The remainder of the film jumps from day seven to day eighteen to day twenty-seven. Some of the incident in these sequences seems to span two or three days. By my reckoning (although I must confess I gave the film less and less of my attention the longer it limped on), the vampires get their fill of virtually all the townspeople on the first couple of nights, then there are gaps of a week or so before they pick off one or two of the survivors. Which beggars the question: why stick around so long when the pickings are so slim? Moreoever – SPOILER ALERT – when the vampires decide to burn the place to the ground, both to drive out the remaining survivors and to cover their tracks, they do so on the last day of full dark. Why not do so earlier? Surely they’ve got a fair bit of travelling to do before the sun comes up. They did their main feeding the first two nights, why not make a sustained push to drive out the survivors, finish them off, burn the town and get the fuck out of Do— … er, Alaska by the end of the first week? Who knows, maybe there’s another small town cloaked in darkness for a month and they could stop off for desserts before heading back to wherever they came from? (The vampires speak something that sounds like a combination of Serbian, Vulcan and elvish, their horribly portentous dialogue rendered in subtitles.) END SPOILER.

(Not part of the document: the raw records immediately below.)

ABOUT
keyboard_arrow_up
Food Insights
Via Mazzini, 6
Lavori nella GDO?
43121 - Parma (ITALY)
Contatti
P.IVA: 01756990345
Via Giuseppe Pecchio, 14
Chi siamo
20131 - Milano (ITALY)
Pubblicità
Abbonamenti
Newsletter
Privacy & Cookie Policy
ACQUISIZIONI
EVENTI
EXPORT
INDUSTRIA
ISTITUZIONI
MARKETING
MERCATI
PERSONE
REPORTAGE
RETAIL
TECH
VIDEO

‘30 Days of Night’ has a higher ratio of characters doing stupid fucking things than any horror movie I’ve ever seen. If the vampires don’t seem like the sharpest tools in the box, well they’re practically MENSA material compared to the people. The day seven incident where some old timer decides he wants to go for a walk – despite the fact that there’s a blizzard outside as well as a bunch of hungry fucking vampires – necessitating his son to race out into the street after him yelling “Daaaaaaaaaad!” at the top of his voice until the neck-biters descend on him, had me face-palming in disbelief. Later, Eben and his merry band up sticks from the attic they’ve holed up in and make a dash for the general store. You know, a place that’s full of food, drink, provisions, supplies. Cut to day eighteen. Apparently, there’s been no vampire activity for several days. Judging from how well stocked the shelves are, our heroes still seem to have plenty of victuals on hand. They’re warm, they’re safe, they’ve got twelve days left till the sun comes up and the bloodsuckers vamoose. So what does Eben decide? “We can’t stay here. We have to move.” No word of explanation, no murmur of protest. Seriously, not one of these goobers raises a hand and says, “Er, excuse me, pretty boy sheriff dude. One question: fucking why?” No, they just get behind numbnuts with the badge and gun and blithely risk life and limb as they make a pointless dash to another location.

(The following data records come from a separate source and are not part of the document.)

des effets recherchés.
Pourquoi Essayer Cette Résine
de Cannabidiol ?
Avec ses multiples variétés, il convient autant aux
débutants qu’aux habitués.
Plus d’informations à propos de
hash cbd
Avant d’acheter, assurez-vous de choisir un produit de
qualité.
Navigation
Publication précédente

I could go on. I could talk about the massive discrepancy in how long it takes a bitten human to turn. (It seems to be anywhere between seconds and entire freakin’ days.) I could bemoan the relentless seriousness of it all and the lack of emotional engagement with most of the characters (only Stella comes across as remotely empathetic and that’s mainly due to Melissa George’s performance). I could point out the misogyny: vampires can apparently feed off a male victim quickly and efficiently; to a man who’s just tried to kill them, they can administer the coup de grace swiftly; but when they’ve got a woman at their mercy, they slap her around for a while before breaking out the fangs. What the fuck, nosferatu dudes, isn’t it enough just to kill your victims?